Это задело Дарью Степановну. У нее дернулось левое веко. Она не сразу ответила Пелагее Кузьминичне. Подумала. Выглянула в окошко, будто желая проверить, как играет на дворе Сережа. Потом расправила седые пряди на висках и сказала:
- Я не вижу худого в том, если Трофим повинится перед народом и последние годы доживет на родной земле. Пусть я, как и Петрован, не верю всем его словам, но ведь чему-то надо поверить... Ведь что-то же пошевельнулось в нем? Не убеждать же мне его не оставаться! Не упрашивать же мне его вернуться в Америку!

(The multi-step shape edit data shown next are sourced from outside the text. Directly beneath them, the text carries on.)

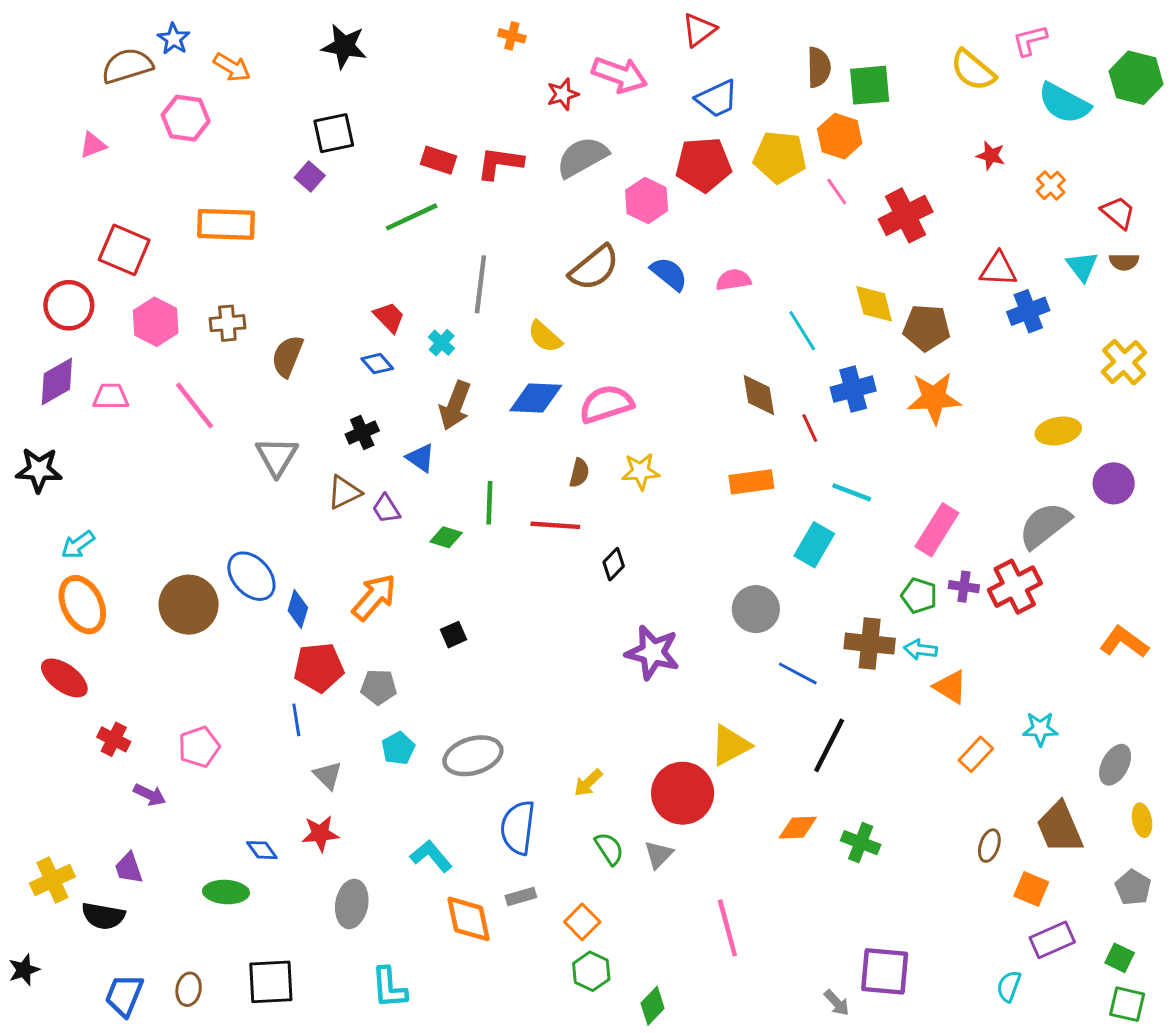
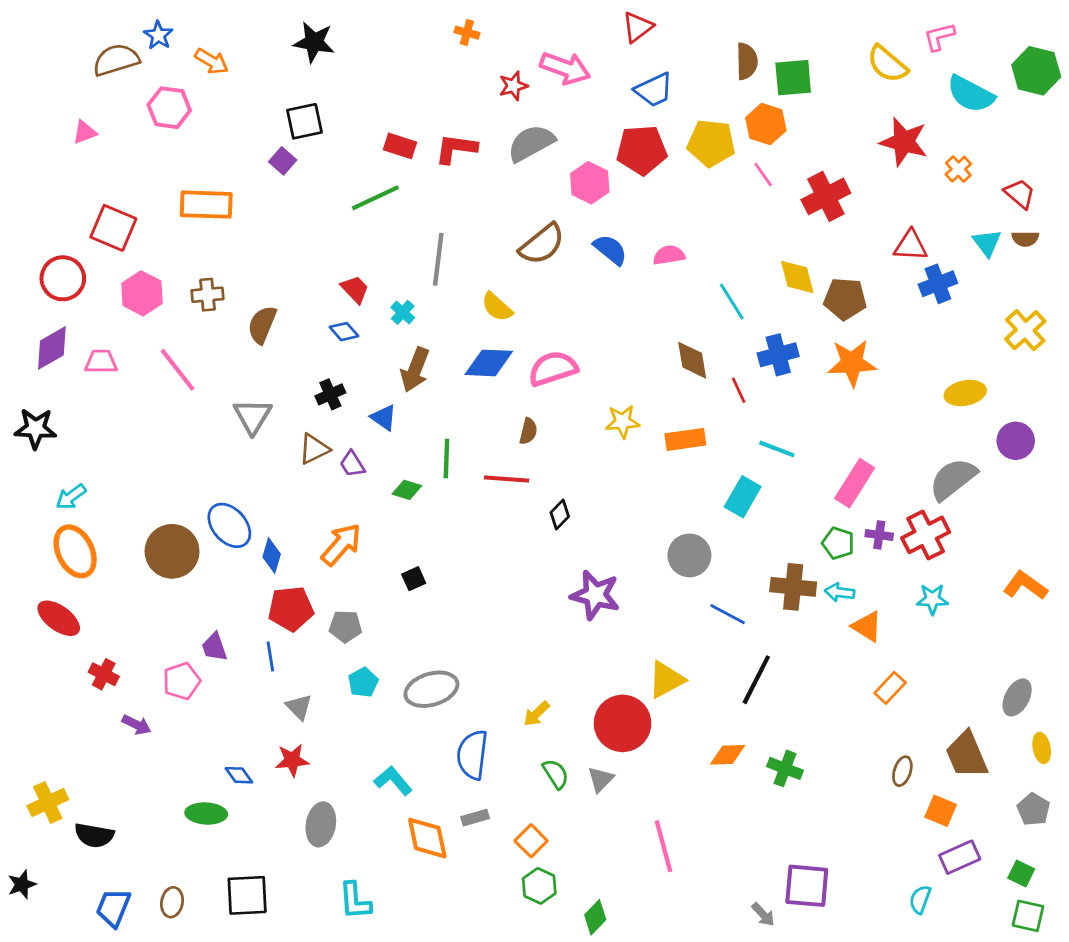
red star: (991, 156) -> (904, 142), size x1.8
yellow star: (641, 471) -> (623, 422), moved
cyan star: (1040, 729) -> (932, 599), moved
purple trapezoid: (129, 868) -> (214, 647), moved

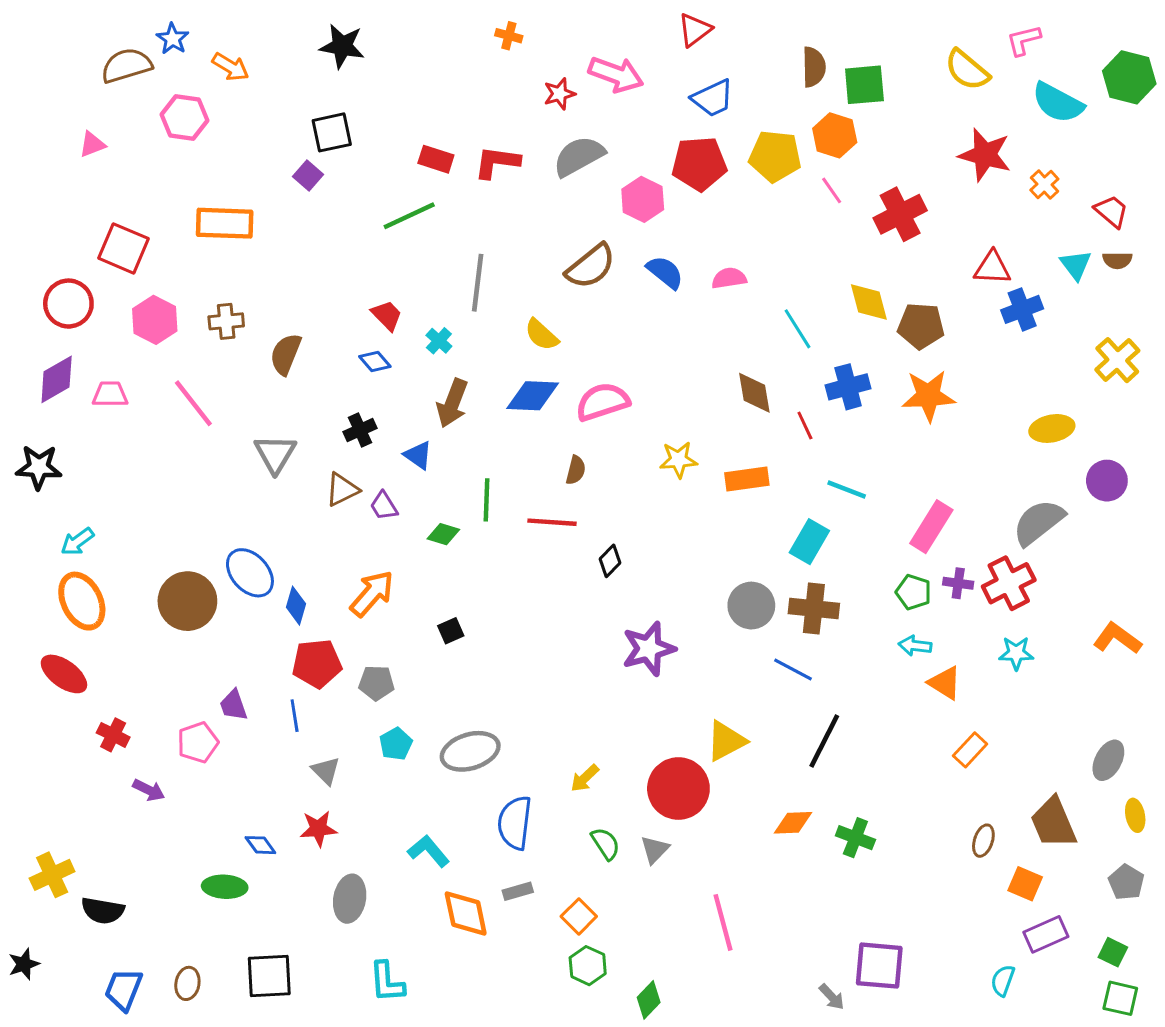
brown cross: (793, 587) -> (814, 609), moved
purple star: (595, 595) -> (649, 649), turned -30

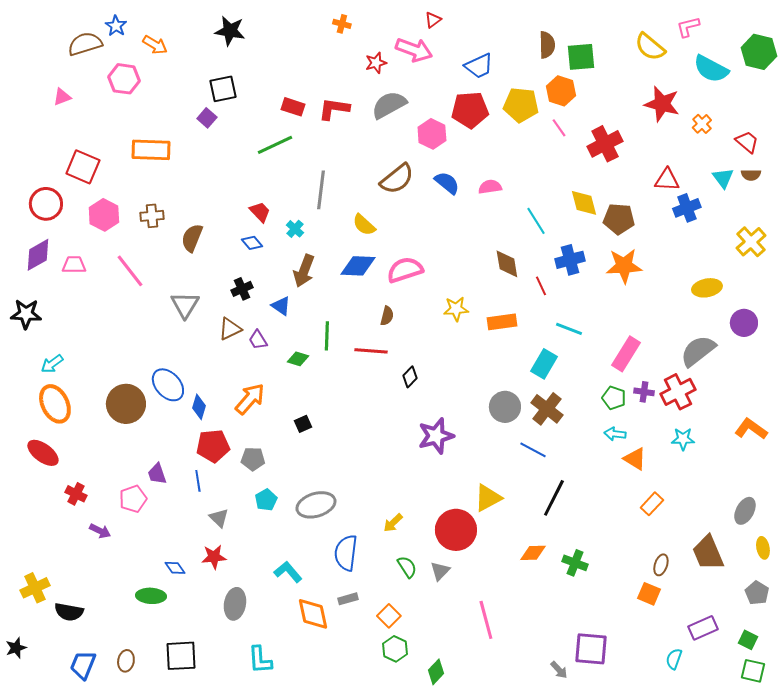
red triangle: (695, 30) -> (433, 20), moved, size x0.7
brown cross: (814, 609) -> (547, 409), turned 32
orange square: (1025, 884) -> (649, 594), moved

Ты это понимаешь иди нет?
Тудоихе оставалось теперь только сказать ничего не обозначающее "да, да, да" и перевести разговор на небывалый урожай ячменя, который всех удивлял в этом году "ядреным зерном, большим колосом и ранней спелостью".
Дарья, поняв уловку Тудоихи, обронила грустную смешинку, блеснув белыми, не знавшими "бломб" и дупел зубами, тихо сказала:
- У каждого, видно, свой "ячмень". У кого в поле, у кого на правом глазу.
Тудоиха не ответила на это и начала прощаться:
- Батюшки, часов-то уж сколько... Тейнерок-то мой заждался уж, наверно. Я в эту пору его вторым завтраком кормлю, под названием "ленч". Малосольные огурцы, стало быть, и сыворотка творожная заместо чая для похудения живота. Побегу...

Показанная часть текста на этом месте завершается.